- **TASK DESCRIPTION**
Here are some records; copy every line that holds the word "امور".

(Document structure recognition data)

====

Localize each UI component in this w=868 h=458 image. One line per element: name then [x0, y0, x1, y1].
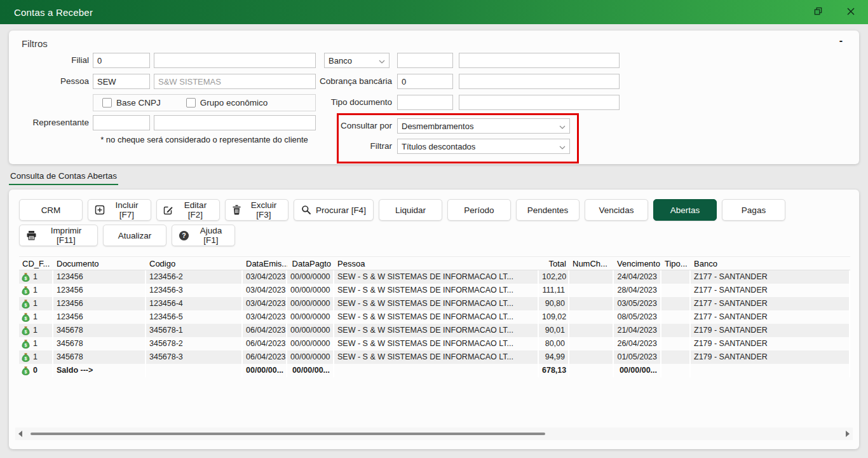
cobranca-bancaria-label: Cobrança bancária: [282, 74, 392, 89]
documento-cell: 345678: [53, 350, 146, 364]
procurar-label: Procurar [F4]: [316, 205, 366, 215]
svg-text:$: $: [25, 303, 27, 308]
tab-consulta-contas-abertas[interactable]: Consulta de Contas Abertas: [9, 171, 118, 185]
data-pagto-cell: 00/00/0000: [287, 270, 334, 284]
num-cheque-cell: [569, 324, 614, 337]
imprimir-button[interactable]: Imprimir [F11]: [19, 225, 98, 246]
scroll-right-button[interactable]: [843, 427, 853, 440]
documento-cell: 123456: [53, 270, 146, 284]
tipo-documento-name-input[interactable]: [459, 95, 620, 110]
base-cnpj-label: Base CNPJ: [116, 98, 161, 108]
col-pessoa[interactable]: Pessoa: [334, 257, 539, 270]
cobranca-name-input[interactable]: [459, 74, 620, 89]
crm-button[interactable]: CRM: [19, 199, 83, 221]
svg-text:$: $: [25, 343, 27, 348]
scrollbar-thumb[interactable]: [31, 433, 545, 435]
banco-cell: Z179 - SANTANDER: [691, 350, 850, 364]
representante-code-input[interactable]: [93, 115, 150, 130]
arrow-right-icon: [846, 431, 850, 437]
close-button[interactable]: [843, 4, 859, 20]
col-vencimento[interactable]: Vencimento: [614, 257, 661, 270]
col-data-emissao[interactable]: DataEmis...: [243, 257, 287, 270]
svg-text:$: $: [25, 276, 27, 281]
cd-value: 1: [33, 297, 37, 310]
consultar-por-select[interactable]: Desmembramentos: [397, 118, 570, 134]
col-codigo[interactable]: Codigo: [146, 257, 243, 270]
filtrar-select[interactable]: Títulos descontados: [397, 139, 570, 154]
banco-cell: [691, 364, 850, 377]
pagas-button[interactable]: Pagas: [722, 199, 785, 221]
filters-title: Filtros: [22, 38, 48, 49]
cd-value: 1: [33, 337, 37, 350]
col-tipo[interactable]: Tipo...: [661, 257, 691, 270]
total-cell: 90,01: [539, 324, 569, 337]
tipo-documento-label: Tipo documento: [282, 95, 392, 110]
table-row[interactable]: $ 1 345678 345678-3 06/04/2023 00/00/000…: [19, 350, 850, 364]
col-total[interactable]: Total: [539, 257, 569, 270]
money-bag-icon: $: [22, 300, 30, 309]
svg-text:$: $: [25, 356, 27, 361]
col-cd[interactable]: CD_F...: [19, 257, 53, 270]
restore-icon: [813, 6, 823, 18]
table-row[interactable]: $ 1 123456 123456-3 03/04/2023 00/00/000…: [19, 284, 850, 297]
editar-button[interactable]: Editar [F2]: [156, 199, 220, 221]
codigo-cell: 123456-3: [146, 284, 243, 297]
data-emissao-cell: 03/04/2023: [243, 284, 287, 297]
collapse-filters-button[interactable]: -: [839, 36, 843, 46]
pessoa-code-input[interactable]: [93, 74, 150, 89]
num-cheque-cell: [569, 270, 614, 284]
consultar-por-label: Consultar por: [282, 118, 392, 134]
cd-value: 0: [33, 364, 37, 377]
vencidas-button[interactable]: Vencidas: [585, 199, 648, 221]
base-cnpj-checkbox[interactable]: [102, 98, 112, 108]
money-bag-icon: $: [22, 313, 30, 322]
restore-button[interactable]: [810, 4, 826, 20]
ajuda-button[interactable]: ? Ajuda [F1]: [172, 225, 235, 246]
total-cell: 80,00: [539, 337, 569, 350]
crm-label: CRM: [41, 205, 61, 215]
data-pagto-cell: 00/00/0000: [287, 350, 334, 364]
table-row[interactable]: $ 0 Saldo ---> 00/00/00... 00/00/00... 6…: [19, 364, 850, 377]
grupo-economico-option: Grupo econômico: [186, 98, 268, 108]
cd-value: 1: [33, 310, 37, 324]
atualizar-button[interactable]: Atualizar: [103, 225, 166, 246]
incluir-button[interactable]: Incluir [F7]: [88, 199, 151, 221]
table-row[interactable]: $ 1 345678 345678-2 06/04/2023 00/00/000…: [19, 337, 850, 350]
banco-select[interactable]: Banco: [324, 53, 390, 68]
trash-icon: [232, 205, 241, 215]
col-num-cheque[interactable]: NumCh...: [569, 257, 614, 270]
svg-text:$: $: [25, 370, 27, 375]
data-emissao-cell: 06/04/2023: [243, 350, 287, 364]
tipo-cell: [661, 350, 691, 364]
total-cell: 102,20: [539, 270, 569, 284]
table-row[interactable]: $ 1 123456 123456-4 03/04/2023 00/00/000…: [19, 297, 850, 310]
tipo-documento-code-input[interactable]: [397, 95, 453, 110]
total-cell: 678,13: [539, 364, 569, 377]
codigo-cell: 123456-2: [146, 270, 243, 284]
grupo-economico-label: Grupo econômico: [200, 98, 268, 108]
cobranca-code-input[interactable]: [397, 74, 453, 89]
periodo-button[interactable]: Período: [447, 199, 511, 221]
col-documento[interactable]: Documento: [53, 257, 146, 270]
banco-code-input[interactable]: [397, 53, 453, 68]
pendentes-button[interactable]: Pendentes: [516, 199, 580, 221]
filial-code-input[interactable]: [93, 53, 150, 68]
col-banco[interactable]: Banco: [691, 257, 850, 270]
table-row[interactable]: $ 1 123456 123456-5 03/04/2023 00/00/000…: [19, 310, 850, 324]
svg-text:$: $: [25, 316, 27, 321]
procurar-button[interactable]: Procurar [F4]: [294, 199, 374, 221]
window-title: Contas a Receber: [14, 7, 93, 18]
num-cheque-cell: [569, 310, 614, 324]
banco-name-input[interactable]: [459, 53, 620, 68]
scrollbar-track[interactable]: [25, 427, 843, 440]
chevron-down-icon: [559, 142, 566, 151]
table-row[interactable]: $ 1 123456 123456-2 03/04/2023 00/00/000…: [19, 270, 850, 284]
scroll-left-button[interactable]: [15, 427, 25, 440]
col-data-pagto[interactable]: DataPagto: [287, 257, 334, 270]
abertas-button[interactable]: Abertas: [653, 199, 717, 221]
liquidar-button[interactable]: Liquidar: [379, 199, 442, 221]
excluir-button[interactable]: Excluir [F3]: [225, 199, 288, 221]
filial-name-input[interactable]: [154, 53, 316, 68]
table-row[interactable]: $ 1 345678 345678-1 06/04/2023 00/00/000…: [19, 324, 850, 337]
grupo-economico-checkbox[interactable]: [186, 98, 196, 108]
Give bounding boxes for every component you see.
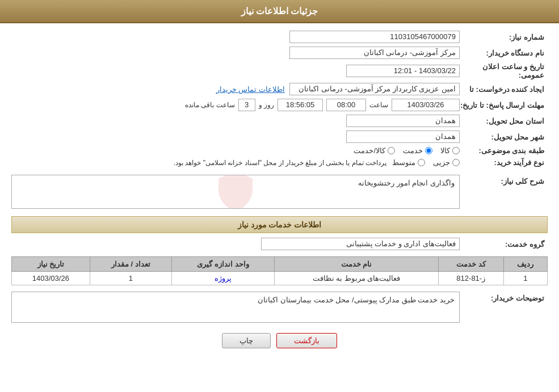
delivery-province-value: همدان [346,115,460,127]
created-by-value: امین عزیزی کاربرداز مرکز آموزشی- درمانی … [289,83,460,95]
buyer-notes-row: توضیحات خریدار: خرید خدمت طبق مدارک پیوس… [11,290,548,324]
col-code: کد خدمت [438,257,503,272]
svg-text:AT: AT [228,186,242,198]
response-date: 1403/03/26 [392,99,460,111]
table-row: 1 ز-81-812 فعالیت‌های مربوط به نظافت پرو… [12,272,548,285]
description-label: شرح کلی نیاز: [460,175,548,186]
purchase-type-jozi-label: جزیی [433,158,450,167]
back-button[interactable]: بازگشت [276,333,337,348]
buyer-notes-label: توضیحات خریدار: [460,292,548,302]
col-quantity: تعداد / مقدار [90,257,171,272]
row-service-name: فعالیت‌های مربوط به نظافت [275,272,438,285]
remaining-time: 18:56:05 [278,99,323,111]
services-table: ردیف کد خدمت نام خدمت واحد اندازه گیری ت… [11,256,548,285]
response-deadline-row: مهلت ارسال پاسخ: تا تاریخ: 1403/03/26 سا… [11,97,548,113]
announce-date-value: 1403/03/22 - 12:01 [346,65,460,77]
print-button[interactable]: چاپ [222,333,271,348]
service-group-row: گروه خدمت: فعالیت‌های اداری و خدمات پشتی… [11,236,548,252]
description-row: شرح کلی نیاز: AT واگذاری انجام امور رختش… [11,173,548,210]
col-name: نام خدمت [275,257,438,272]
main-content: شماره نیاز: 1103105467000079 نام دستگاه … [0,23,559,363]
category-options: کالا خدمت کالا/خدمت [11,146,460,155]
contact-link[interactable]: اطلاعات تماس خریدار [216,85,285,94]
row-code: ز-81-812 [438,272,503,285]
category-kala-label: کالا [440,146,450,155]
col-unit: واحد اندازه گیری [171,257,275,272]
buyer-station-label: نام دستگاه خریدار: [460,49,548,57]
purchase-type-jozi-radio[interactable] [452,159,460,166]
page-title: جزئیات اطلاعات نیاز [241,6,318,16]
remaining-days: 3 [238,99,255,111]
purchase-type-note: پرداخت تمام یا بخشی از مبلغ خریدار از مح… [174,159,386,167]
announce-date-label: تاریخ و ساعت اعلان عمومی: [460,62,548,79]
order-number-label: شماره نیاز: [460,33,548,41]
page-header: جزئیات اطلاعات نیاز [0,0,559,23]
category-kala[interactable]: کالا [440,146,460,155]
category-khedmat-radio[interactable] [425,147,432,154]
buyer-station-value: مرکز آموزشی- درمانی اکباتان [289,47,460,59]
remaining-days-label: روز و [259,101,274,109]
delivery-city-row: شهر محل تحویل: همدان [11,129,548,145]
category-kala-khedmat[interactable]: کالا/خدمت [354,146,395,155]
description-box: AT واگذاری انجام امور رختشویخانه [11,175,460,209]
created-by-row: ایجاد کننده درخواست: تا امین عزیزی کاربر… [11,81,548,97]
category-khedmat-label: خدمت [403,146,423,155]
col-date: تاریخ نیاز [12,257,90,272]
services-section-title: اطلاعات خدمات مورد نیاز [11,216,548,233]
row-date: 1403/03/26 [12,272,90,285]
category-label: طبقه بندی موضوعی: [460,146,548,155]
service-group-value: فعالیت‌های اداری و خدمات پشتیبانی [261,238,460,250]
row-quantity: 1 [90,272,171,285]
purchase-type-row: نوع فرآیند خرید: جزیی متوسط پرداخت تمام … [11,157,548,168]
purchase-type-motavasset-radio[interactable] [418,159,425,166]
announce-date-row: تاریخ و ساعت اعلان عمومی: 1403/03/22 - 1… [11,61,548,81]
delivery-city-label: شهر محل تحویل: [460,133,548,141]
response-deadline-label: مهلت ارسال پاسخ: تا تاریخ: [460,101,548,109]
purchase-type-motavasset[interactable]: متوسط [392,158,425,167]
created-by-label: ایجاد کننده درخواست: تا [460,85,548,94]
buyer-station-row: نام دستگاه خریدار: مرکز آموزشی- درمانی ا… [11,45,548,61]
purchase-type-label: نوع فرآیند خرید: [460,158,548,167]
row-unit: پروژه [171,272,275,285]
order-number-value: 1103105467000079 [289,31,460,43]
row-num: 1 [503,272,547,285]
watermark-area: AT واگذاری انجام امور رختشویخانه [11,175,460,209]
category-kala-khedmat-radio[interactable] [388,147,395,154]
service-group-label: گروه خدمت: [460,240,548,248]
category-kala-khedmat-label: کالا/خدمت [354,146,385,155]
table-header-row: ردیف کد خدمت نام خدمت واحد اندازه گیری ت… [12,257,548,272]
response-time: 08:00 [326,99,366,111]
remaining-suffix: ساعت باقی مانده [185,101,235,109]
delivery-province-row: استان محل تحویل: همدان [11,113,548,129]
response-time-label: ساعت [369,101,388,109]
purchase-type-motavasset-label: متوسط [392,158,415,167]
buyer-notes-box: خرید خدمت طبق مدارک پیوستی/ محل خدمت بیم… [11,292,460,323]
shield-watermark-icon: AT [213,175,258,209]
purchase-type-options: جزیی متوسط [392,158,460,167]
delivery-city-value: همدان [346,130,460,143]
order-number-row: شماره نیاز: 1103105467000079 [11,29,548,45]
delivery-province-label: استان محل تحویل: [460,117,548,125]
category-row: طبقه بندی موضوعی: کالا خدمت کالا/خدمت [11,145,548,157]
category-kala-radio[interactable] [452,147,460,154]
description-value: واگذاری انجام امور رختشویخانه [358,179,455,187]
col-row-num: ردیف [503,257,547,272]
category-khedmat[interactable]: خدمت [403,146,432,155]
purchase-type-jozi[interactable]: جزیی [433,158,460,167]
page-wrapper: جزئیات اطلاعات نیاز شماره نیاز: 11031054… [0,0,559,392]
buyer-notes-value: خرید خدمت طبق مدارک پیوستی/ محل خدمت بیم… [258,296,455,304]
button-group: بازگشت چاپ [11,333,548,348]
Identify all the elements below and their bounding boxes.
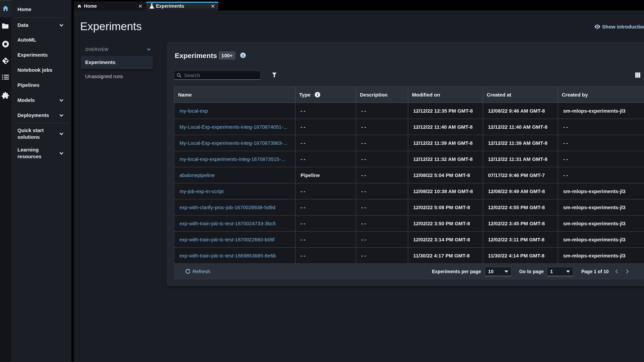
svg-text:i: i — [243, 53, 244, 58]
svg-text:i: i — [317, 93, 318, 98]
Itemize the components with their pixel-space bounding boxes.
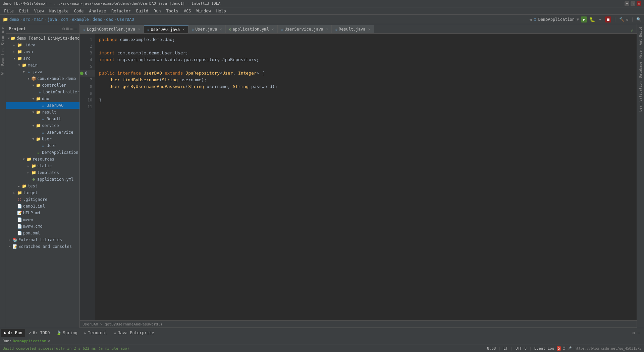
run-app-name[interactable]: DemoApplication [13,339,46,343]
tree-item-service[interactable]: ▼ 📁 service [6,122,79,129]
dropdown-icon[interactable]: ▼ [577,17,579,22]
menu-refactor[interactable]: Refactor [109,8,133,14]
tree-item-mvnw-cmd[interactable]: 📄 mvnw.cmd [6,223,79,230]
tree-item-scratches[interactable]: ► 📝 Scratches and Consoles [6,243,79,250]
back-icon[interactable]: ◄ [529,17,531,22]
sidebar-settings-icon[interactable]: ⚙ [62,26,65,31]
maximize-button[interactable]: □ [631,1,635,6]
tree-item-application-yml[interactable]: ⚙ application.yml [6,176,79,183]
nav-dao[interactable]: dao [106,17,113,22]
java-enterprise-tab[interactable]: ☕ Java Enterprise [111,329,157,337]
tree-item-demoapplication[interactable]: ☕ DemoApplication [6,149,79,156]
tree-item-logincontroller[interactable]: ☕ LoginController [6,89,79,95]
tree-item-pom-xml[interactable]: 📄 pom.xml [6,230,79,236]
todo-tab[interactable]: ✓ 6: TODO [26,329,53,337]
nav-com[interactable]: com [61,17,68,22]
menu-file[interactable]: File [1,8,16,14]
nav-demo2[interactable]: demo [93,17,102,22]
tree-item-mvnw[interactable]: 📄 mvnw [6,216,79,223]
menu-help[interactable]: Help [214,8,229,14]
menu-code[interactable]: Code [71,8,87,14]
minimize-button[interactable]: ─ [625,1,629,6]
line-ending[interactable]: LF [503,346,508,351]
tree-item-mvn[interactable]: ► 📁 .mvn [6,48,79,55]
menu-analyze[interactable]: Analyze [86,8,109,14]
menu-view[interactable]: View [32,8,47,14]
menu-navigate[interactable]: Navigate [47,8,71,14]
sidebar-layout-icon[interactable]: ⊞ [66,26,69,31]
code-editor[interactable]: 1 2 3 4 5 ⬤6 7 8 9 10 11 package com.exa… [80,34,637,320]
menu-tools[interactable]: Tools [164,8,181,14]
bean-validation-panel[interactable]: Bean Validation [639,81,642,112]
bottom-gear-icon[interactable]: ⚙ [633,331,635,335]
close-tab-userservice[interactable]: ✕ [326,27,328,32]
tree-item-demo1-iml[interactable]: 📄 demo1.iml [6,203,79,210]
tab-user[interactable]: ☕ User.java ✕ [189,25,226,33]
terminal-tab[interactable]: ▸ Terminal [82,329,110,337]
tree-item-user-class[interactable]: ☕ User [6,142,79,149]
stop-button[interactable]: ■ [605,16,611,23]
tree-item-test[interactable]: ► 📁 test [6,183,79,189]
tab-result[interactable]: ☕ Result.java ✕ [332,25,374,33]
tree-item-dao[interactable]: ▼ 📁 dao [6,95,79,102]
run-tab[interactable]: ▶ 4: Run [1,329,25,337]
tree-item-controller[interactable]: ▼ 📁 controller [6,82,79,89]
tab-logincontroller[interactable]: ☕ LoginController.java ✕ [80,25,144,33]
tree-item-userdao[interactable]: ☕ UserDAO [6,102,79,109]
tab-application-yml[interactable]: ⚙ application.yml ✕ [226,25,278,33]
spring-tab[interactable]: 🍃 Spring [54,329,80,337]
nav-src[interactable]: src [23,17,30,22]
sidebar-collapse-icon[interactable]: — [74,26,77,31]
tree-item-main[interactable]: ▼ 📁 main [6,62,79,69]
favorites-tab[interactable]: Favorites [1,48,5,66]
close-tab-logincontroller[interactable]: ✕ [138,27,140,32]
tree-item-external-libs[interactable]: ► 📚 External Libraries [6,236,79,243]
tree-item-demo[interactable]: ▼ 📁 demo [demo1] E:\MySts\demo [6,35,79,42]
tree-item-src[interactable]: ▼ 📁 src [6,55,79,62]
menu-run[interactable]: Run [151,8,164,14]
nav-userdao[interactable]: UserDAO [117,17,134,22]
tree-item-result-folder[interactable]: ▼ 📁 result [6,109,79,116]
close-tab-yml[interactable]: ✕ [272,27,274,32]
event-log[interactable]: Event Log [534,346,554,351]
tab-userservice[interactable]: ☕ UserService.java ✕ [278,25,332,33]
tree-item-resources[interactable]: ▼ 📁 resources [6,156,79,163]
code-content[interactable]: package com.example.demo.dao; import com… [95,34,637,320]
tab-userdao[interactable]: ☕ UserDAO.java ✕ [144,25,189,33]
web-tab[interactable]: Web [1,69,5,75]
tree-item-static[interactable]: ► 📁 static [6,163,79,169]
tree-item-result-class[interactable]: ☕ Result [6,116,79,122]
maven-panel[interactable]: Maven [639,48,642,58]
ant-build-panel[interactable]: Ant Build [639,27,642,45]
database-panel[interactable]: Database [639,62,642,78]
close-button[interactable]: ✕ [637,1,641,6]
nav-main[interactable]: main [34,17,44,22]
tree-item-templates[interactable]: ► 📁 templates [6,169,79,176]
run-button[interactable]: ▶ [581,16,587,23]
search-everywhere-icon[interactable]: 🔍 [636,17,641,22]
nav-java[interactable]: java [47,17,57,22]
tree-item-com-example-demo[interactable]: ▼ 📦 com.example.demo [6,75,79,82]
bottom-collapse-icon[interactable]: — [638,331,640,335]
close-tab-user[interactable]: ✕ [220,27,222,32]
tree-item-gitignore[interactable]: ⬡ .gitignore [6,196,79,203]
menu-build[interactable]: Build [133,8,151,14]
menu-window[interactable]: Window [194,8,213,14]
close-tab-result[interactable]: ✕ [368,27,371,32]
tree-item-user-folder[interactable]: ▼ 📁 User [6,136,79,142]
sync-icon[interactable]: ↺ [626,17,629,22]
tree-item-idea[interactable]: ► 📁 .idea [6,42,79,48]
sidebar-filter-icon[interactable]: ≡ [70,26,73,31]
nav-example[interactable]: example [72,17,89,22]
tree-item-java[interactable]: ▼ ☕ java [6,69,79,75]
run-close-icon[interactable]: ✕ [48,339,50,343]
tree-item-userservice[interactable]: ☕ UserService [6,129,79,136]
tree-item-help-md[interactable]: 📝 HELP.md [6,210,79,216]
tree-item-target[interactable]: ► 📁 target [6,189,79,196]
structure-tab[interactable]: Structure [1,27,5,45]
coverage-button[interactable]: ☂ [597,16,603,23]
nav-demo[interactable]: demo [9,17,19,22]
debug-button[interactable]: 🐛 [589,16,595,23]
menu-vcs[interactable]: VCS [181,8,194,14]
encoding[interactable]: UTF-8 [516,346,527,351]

====

- **WRITTEN SOLUTION**
description-row: شرح کلی نیاز: AT واگذاری انجام امور رختش… [11,173,548,210]
description-box: AT واگذاری انجام امور رختشویخانه [11,175,460,209]
watermark-area: AT واگذاری انجام امور رختشویخانه [11,175,460,209]
description-value: واگذاری انجام امور رختشویخانه [358,179,455,187]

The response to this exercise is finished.